What I'm looking for is a regex that will close HTML tags that are left open. For example, if my users start a tag with A HREF and just forget to put the closing /A at the end, I want to eliminate the first part completely so that the rest of my page content doesn't end up being a huge link.
I've seen tons of expressions that kill HTML tags completely, but I don't want to do that. I still want people to be able to use tags, but I just want to make sure they close them properly or otherwise have the script remove them.
If you (or somebody) can help me come up with a regex that targets a specific type of HTML tag, that would be fine too. I don't need a regex that's super-complicated that would encompass any tag you can imagine. If it's just for the A tag, that's fine. I can always duplicate the regex to look for other types of common tags that might be left open, like bold, underline, or font tags.
Any ideas?
BTW I finished my law degree about three weeks ago :-) and am really happy about that.
As for a Perl [perl.com] regular expression that would do what you asked I can´t think of a simple one or even a complex one for that matter ;-).
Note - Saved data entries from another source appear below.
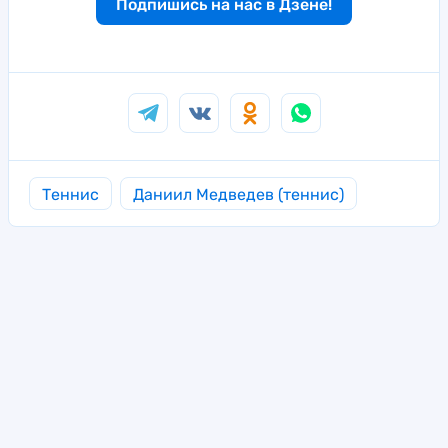
Подпишись на нас в Дзене!
Теннис
Даниил Медведев (теннис)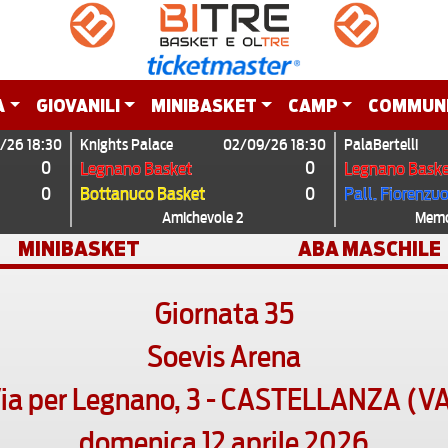
A
GIOVANILI
MINIBASKET
CAMP
COMMUN
/26 18:30
Knights Palace
02/09/26 18:30
PalaBertelli
0
0
Legnano Basket
Legnano Baske
0
0
Bottanuco Basket
Pall. Fiorenzu
Amichevole 2
Memor
MINIBASKET
ABA MASCHILE
Giornata 35
Soevis Arena
ia per Legnano, 3 - CASTELLANZA (V
domenica 12 aprile 2026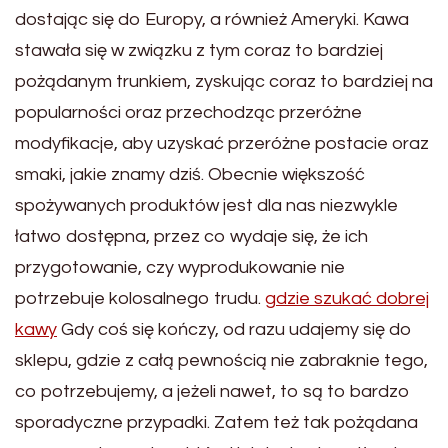
dostając się do Europy, a również Ameryki. Kawa
stawała się w związku z tym coraz to bardziej
pożądanym trunkiem, zyskując coraz to bardziej na
popularności oraz przechodząc przeróżne
modyfikacje, aby uzyskać przeróżne postacie oraz
smaki, jakie znamy dziś. Obecnie większość
spożywanych produktów jest dla nas niezwykle
łatwo dostępna, przez co wydaje się, że ich
przygotowanie, czy wyprodukowanie nie
potrzebuje kolosalnego trudu.
gdzie szukać dobrej
kawy
Gdy coś się kończy, od razu udajemy się do
sklepu, gdzie z całą pewnością nie zabraknie tego,
co potrzebujemy, a jeżeli nawet, to są to bardzo
sporadyczne przypadki. Zatem też tak pożądana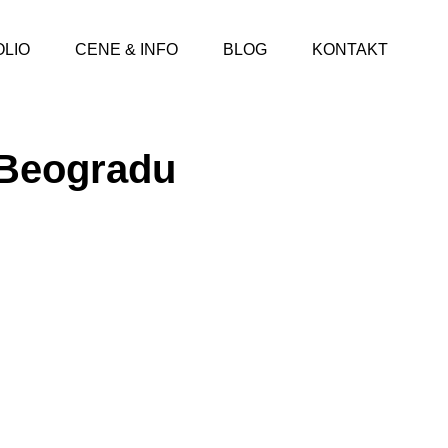
LIO
CENE & INFO
BLOG
KONTAKT
 Beogradu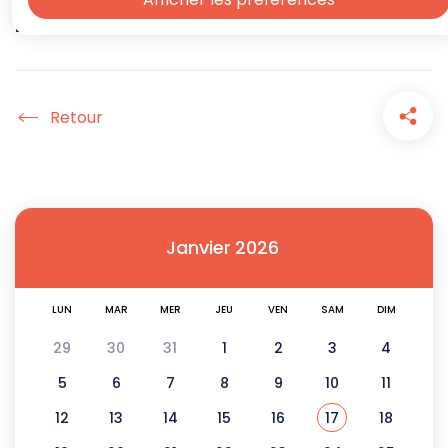
Productions
Accueil
Janvier
2026
LUN
MAR
MER
JEU
VEN
SAM
DIM
29
30
31
1
2
3
4
5
6
7
8
9
10
11
12
13
14
15
16
17
18
Voir tous les é
Janvier 2026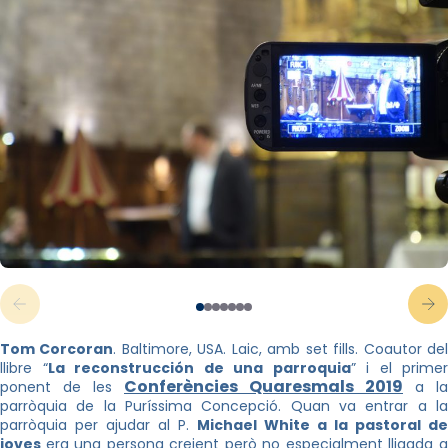
Tom Corcoran
. Baltimore, USA. Laic, amb set fills. Coautor de
llibre “
La reconstrucción de una parroquia
” i el primer
Conferències Quaresmals 2019
ponent de les
a la
parròquia de la Puríssima Concepció. Quan va entrar a la
parròquia per ajudar al P.
Michael White a la pastoral de
joves
era una persona creient però no especialment lligada 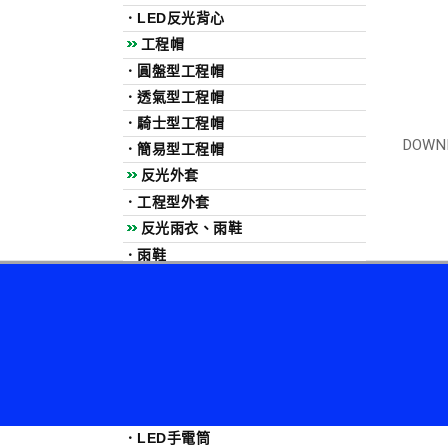
．
LED反光背心
工程帽
．
圓盤型工程帽
．
透氣型工程帽
．
騎士型工程帽
DOWN
．
簡易型工程帽
反光外套
．
工程型外套
反光雨衣、雨鞋
．
雨鞋
．
反光雨衣
安全鞋、安全雨鞋
．
安全鞋
．
安全雨鞋
LED照明相關產品
．
LED指揮棒
．
LED手電筒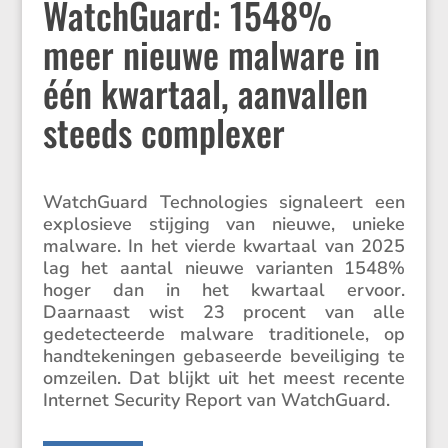
WatchGuard: 1548%
meer nieuwe malware in
één kwartaal, aanvallen
steeds complexer
Watch­Guard Techno­lo­gies signa­leert een
explo­sieve stijging van nieuwe, unieke
malware. In het vierde kwartaal van 2025
lag het aantal nieuwe varianten 1548%
hoger dan in het kwartaal ervoor.
Daarnaast wist 23 procent van alle
gedetec­teerde malware tradi­ti­o­nele, op
handte­ke­ningen gebaseerde bevei­li­ging te
omzeilen. Dat blijkt uit het meest recente
Internet Security Report van WatchGuard.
But then I haven´t been into REs that much lately.
I believe you would be better off with splitting your html string on tags and then check whether you get a balanced result.
Andreas
Anyhow this is as far as I've got:
$content=~s@(<a\s.*?>)(.*?)<(/a[^>]¦/[^a]>¦/[^a][^>]¦[^/]a>¦[^/]a[^>]¦[^/][^a]>¦[^/][^a][^>])@$1$2</a><$3@g;
$content=~s@</a></a>@</a>@g;
It's a kludge, and has a few problems but it might be a starting point. In the first regex, if an <a> tag is opened, and then another tag appears before the </a>, an </a> is inserted before the second tag found.
EG
<p><a href="foo.html">blah</p> will become <p><a href="foo.html">blah</a></p>
Unfortunately, I kept getting double </a>'s being inserted and couldn't work out why, so the second regex fixes that.
The problem comes when another tag is nested inside the <a></a> - it will produce something like this:
<a href="foo.html"></a><i>Link</i></a>
You could fix that with a third regex, but we're getting into real kludge territory now, and it'd be preferable to fix the original regex rather than trying to catch all the exceptions.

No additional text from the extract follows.